Missional leaders – and please hear that I am talking about both clergy and laity -- assist congregations in two vital ways: in faithfully following Jesus and in fruitfully joining him in mission. 

Faithfulness: missional leaders ask questions regarding the identity and mission given us by Jesus.  Who does Jesus call us to be?  And what does Jesus call us to do?  As people become increasingly clear about the identity and mission given us by Jesus, missional leaders must constantly call people to grapple with what it means to be authentic in their present context.  Given who we are as disciples of Jesus Christ, called to join Him in Kingdom mission, who should we be together and what should we be doing in the world?   What does having integrity as followers of Jesus mean for us?  Missional leaders constantly call the congregation’s attention back to these identity-defining questions.

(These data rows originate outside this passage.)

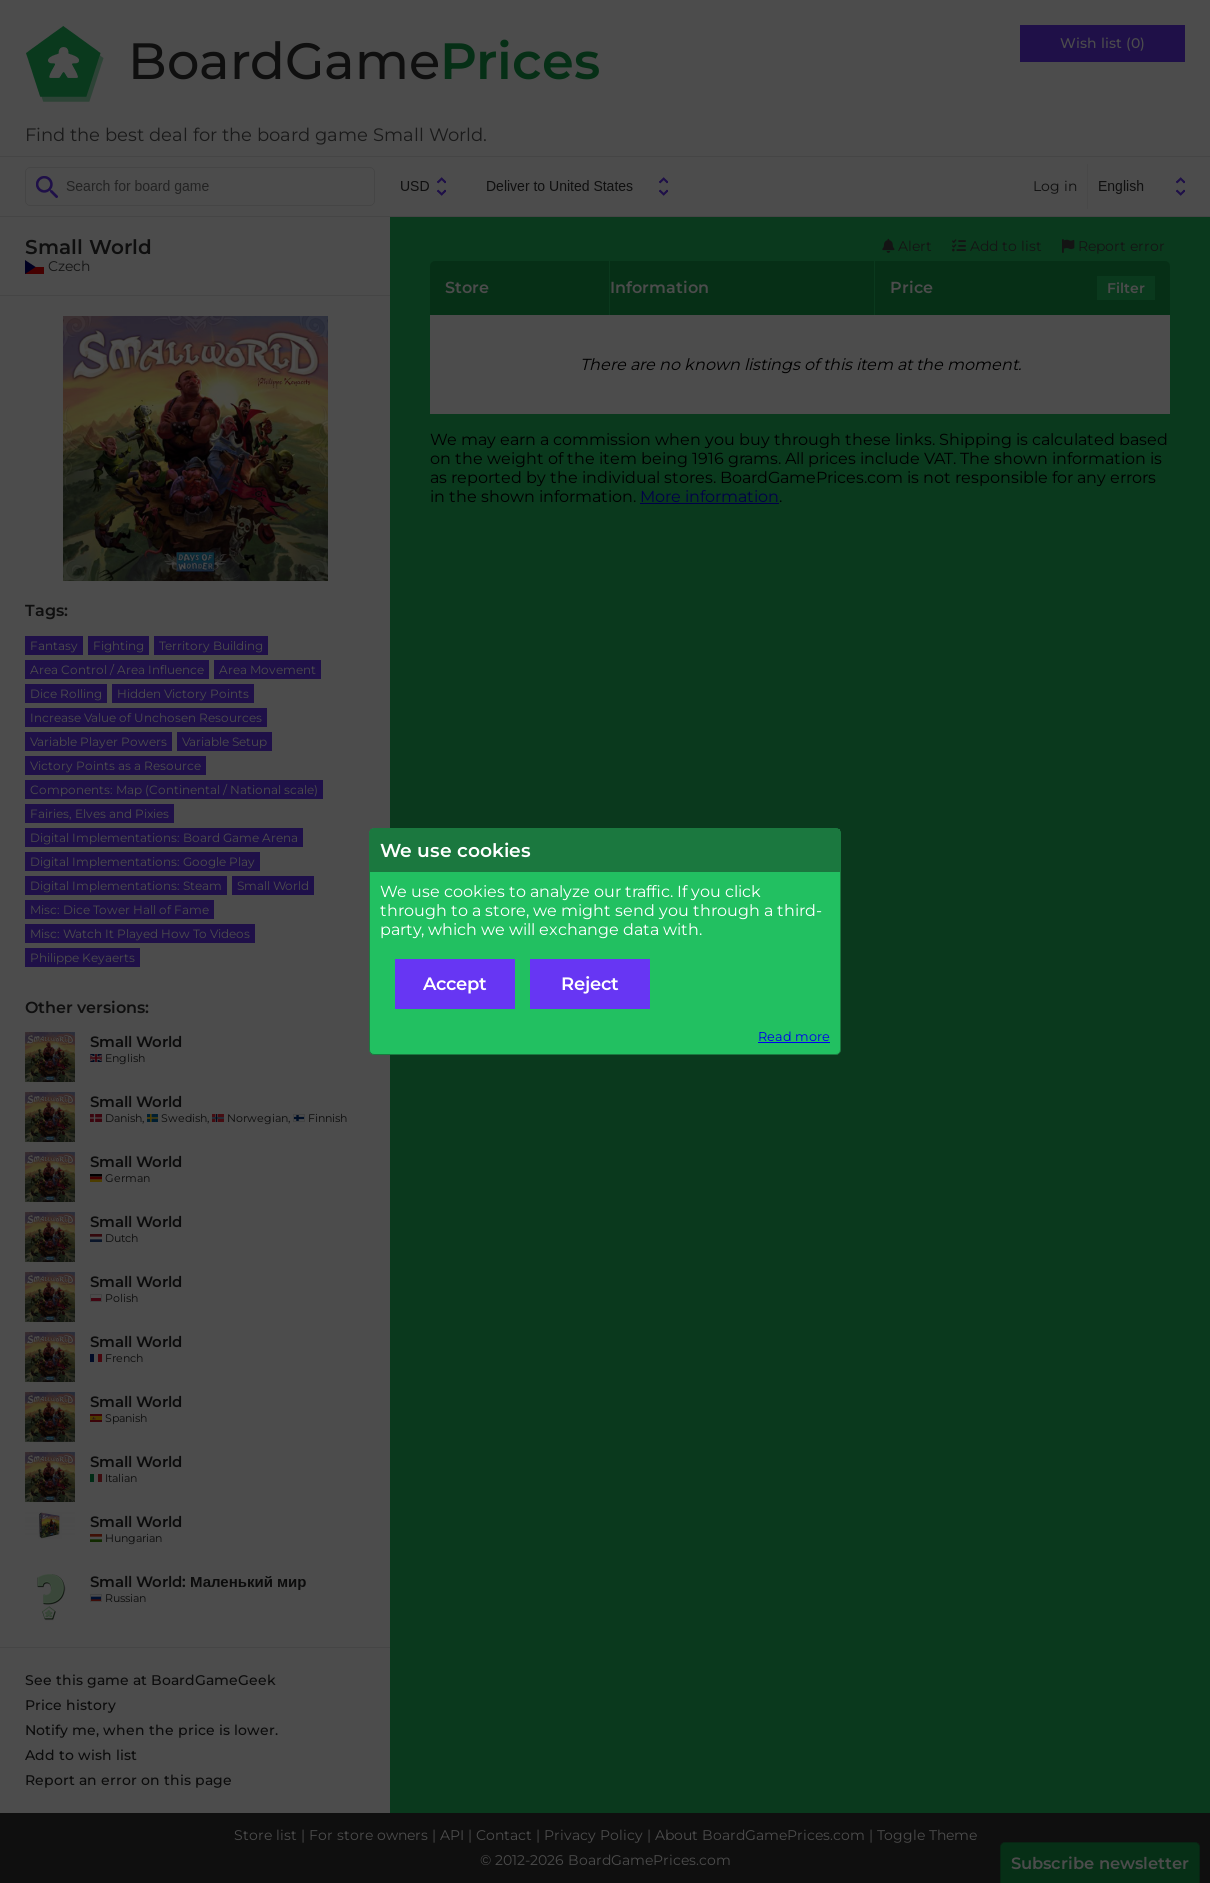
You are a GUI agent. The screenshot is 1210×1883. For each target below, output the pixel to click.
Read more (794, 1036)
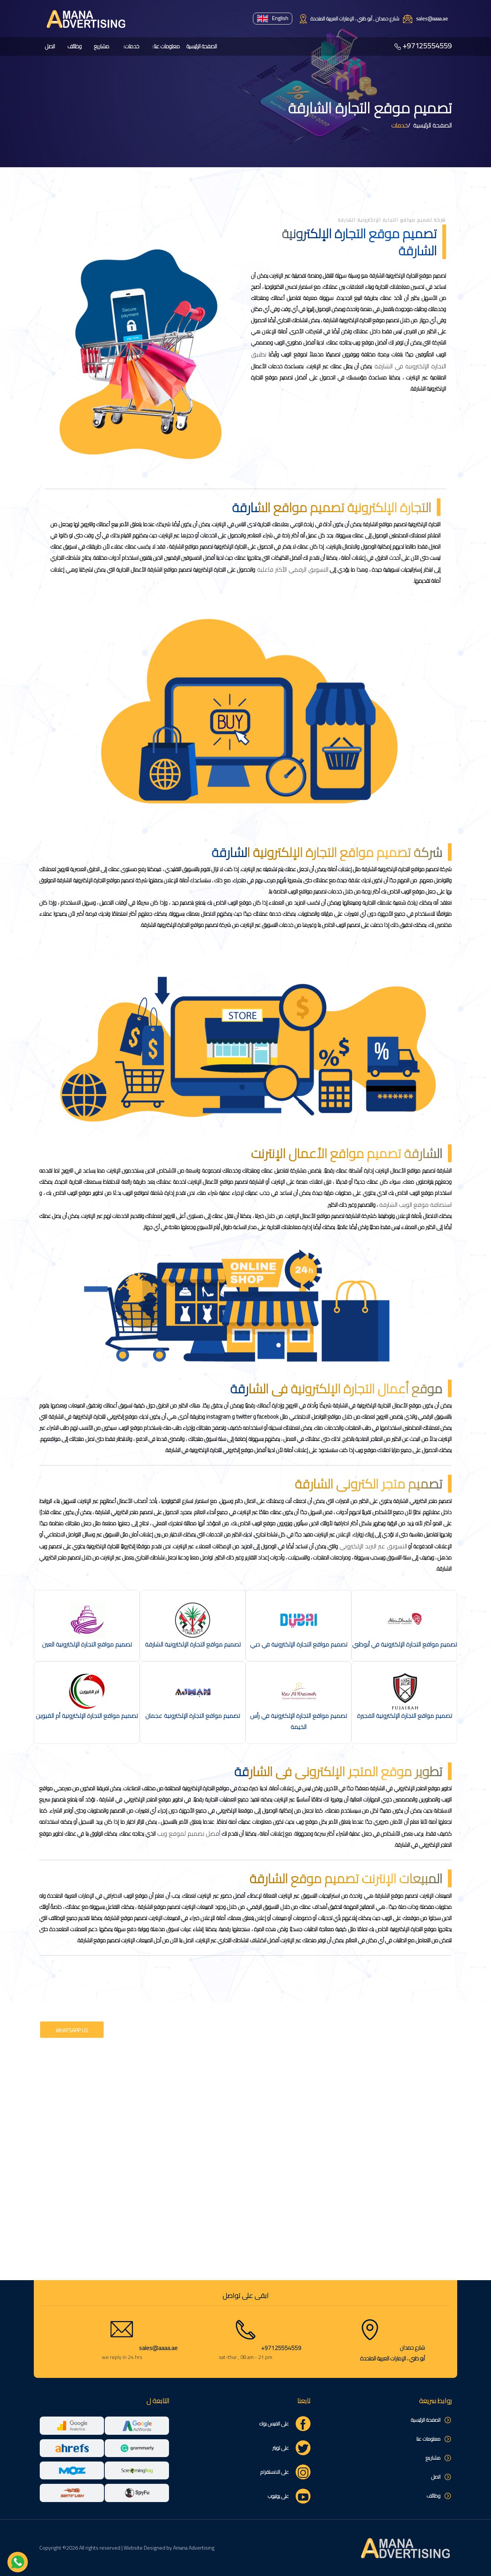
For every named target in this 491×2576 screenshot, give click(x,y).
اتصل (50, 46)
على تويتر (280, 2448)
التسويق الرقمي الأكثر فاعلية (292, 569)
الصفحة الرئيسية (201, 46)
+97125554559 (427, 45)
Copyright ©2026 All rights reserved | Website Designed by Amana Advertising (126, 2548)
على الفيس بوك (274, 2423)
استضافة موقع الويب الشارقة (415, 1204)
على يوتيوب (278, 2496)
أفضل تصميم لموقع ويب (188, 1833)
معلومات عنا (167, 46)
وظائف (74, 46)
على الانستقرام (274, 2472)
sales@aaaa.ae (158, 2347)
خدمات (132, 46)
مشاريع (101, 46)
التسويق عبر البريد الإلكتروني (372, 1546)
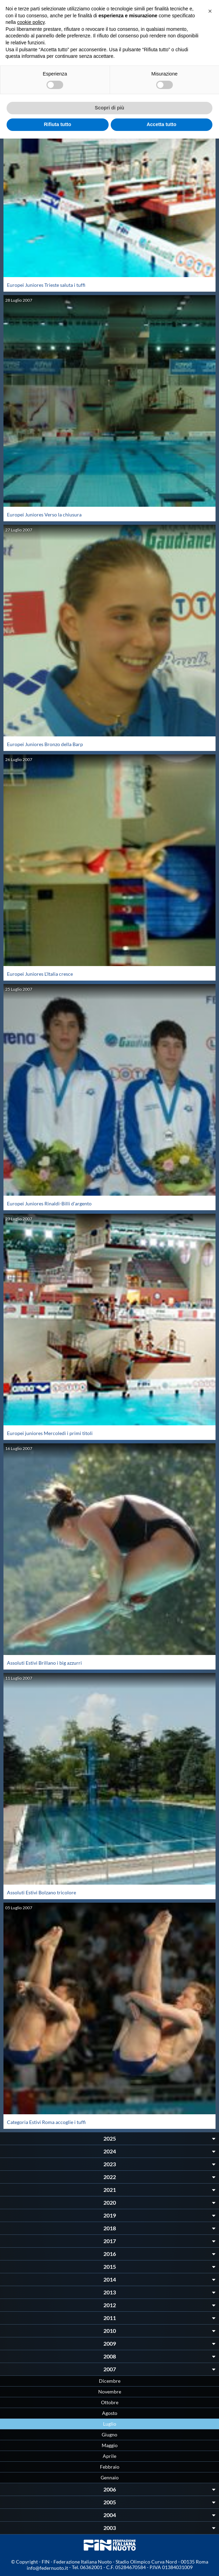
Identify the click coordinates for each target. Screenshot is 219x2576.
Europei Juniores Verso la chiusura (44, 514)
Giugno (109, 2434)
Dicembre (109, 2381)
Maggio (110, 2445)
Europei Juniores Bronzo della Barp (45, 744)
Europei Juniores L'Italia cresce (40, 974)
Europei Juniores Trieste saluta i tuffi (46, 285)
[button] (210, 11)
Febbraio (109, 2467)
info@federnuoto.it (47, 2568)
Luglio (109, 2424)
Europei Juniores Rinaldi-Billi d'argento (49, 1203)
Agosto (109, 2413)
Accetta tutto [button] (161, 124)
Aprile (109, 2456)
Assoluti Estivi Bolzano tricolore (41, 1892)
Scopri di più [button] (109, 107)
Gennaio (110, 2477)
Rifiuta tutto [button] (57, 124)
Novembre (109, 2391)
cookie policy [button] (30, 22)
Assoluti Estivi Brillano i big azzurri (44, 1663)
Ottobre (109, 2402)
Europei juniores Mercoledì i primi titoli (50, 1433)
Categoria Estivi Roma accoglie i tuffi (46, 2122)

Fruitfulness: You would have to be asleep like Ichabob Crane in Sleepy Hollow not to recognize that our culture and communities have radically changed over the last fifty years.   Because of our changing context for ministry, missional leaders raise questions about the continued effectiveness of past practices and call people to explore more fruitful ways of carrying out their mission in the new situation.   Jesus talked about the need for new wine to be poured into new wineskins (Matthew 9:17).  It seems to be human nature that we tend to fall in love with the wineskins from which we first drank the new wine of faith ourselves.  Missional leaders constantly raise the effectiveness question: what new wine skins will work better in serving up the new wine of faith to the people now living in our community and to the next generation? 

So what I have grown to acknowledge is that both the pastoral care and missional leadership roles are critical for congregations today.  Chaplaincy without missional leadership leads to self-absorbed declining congregations who have forgotten that Jesus calls his followers to join him on mission in the world.  Missional leadership without chaplaincy ministry results in congregations that fly apart over being “forced” to adapt new wineskins without pastoral sensitivity.  Chaplains attend to the stability and continuity of a congregation’s life together.  Missional leaders attend to the integrity and effectiveness of a congregation’s ministry.  Both functions are essential in a healthy congregation. 

As you think about your own congregation and your own leadership, is the balance tipped toward pastoral care or missional leadership?  What would it take for your congregation to be better balanced in its overall leadership?  Assuming that Christ provides what His Body needs, are there some voices that need to be listened to more carefully and given more credibility in your congregation’s life and ministry?